Dóminus Prope est. Le Seigneur est proche. Là encore, là surtout c'est une vague d'espérance qui monte, merveilleuse, puissante et qui va déboucher sur une autre qualité de l'âme chrétienne : l'insouciance. Non pas le « j'm'enfoutisme » soixante-huitard qui se moque de tout et rejette tout, mais l'insouciance de l'enfant qui se sait aimé et qui fait confiance, mettant toute son ardeur à plaire à son Père. Que rien ne te trouble, que rien ne t'abatte, que rien ne t'inquiète même. Le mot nihil (rien) est très bien mis en valeur, c'est le sommet de la mélodie, un sommet très expressif, très fort, c'est une certitude autant qu'un souhait.
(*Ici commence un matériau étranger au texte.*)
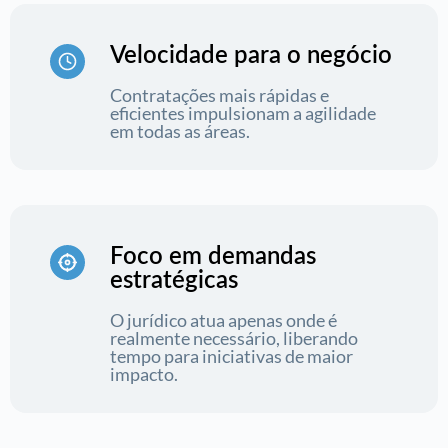
Velocidade para o negócio
Contratações mais rápidas e
eficientes impulsionam a agilidade
em todas as áreas.
Foco em demandas
estratégicas
O jurídico atua apenas onde é
realmente necessário, liberando
tempo para iniciativas de maior
impacto.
Et puis la mélodie s'apaise à nouveau pour mentionner la prière dans la dernière phrase : « en tout besoin recourez à l'oraison et à la prière, pour présenter vos requêtes à Dieu. » C'est la détente. Le secret de notre joie, comme de notre insouciance, c'est notre union à Dieu réalisée, actualisée en permanence dans la prière. Il y a dans cette finale une grande atmosphère de paix, de certitude qui se dégage. La pièce est écrite en 1er mode, c'est précisément le mode de la paix qui convient si bien ici. Le dernier mot c'est Dieu et cela doit amplement suffire à nous établir définitivement dans la sécurité.

Quelle puissance d'expression, là encore, dans ce chant grégorien toujours souple mais capable aussi d'être fort. Il allie la force et la douceur, la souplesse et la vigueur. Jamais de mièvrerie ni de d'exubérance. C'est l'équilibre, c'est la prière de l'Église, elle plaît à Dieu et elle sanctifie les hommes.